* _Exercise instructions_
Your answer must consist of the records below, reproduced exactly, with every picture removed.

[Stored items]
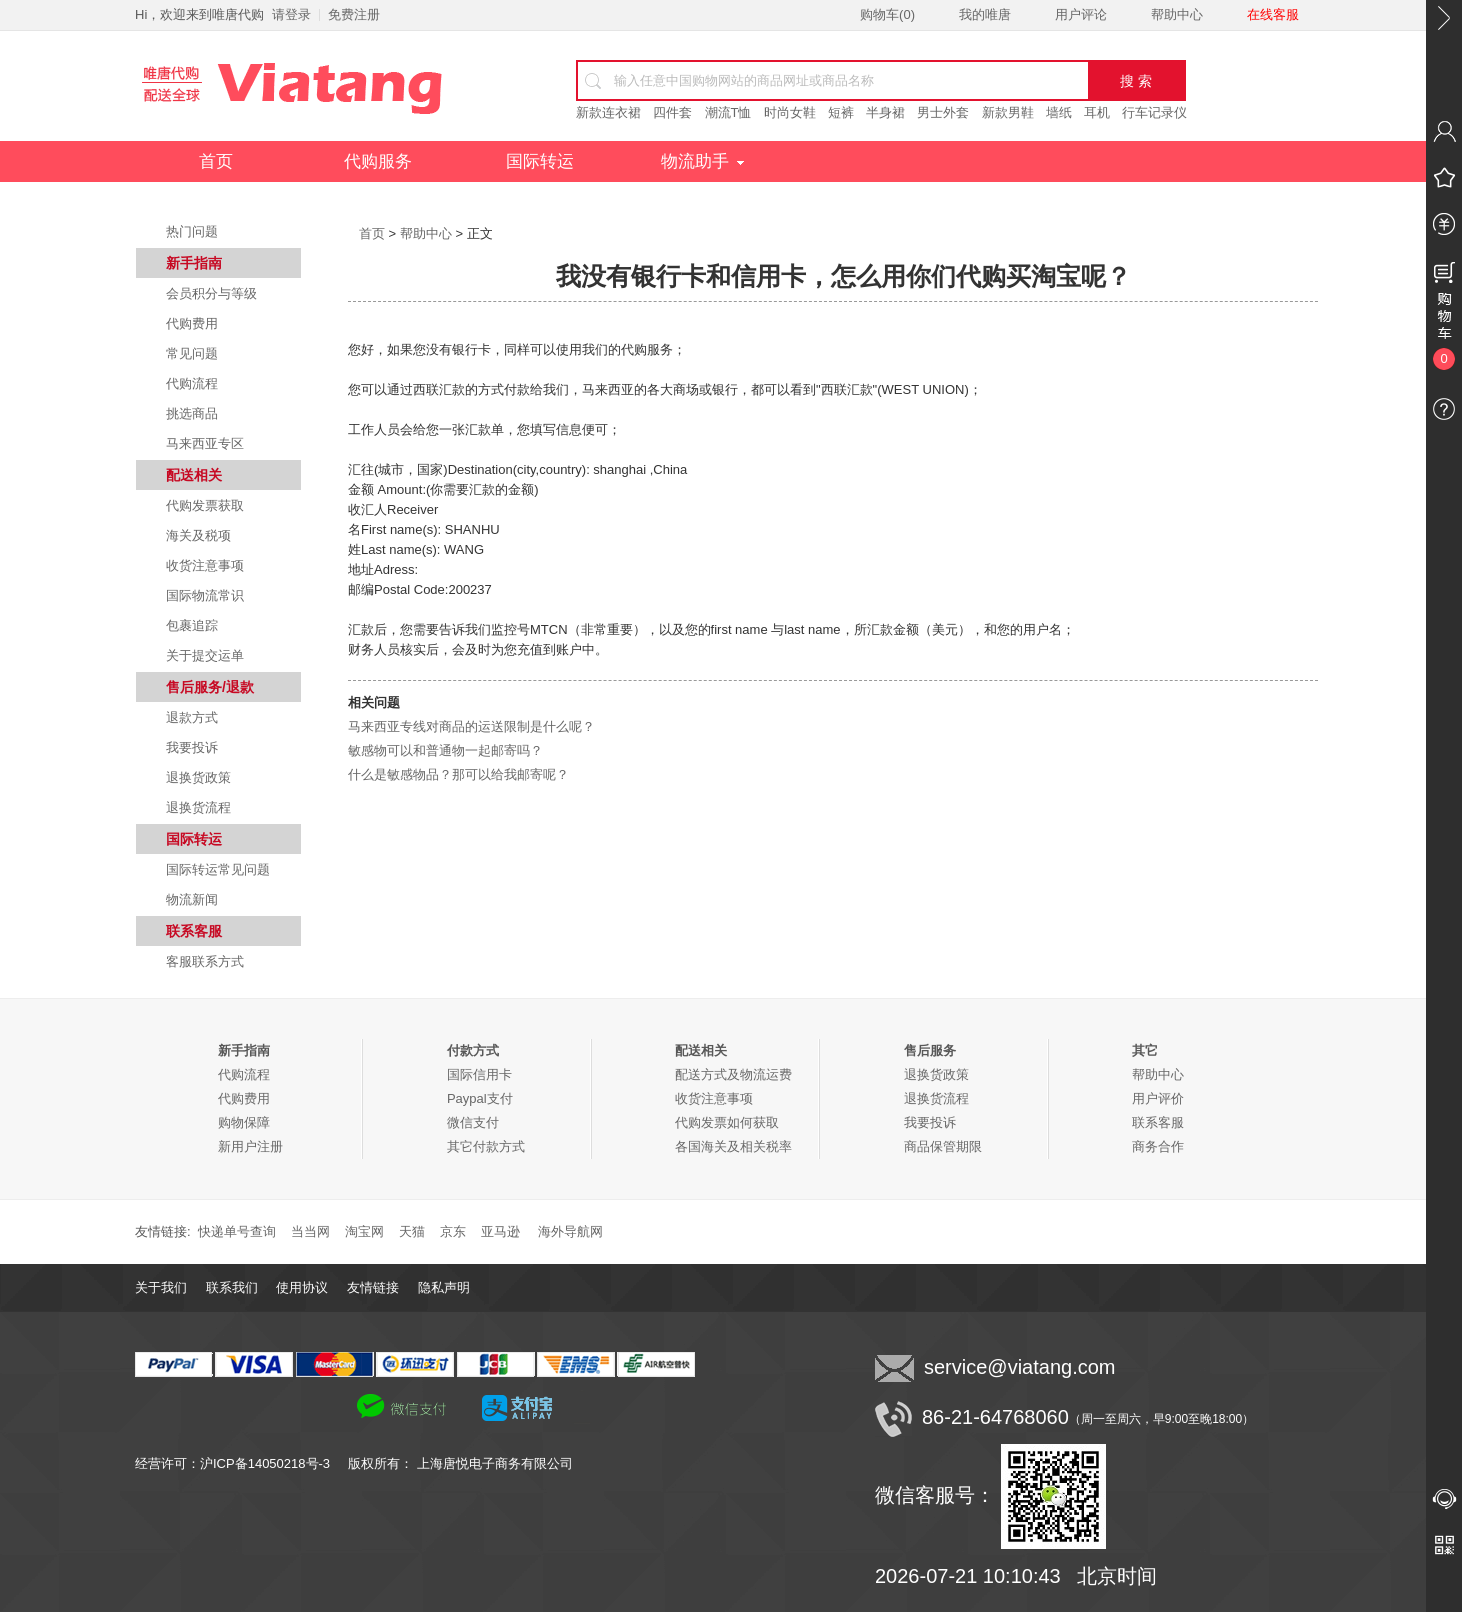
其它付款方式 (486, 1146)
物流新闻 (192, 899)
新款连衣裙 (608, 112)
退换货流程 (198, 807)
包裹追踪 (192, 625)
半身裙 (885, 112)
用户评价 (1158, 1098)
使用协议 (302, 1287)
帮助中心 (1177, 14)
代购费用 (192, 323)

* _Solution for this problem_
其它付款方式 (486, 1146)
物流新闻 (192, 899)
新款连衣裙 (608, 112)
退换货流程 (198, 807)
包裹追踪 (192, 625)
半身裙 (885, 112)
用户评价 (1158, 1098)
使用协议 (302, 1287)
帮助中心 (1177, 14)
代购费用 (192, 323)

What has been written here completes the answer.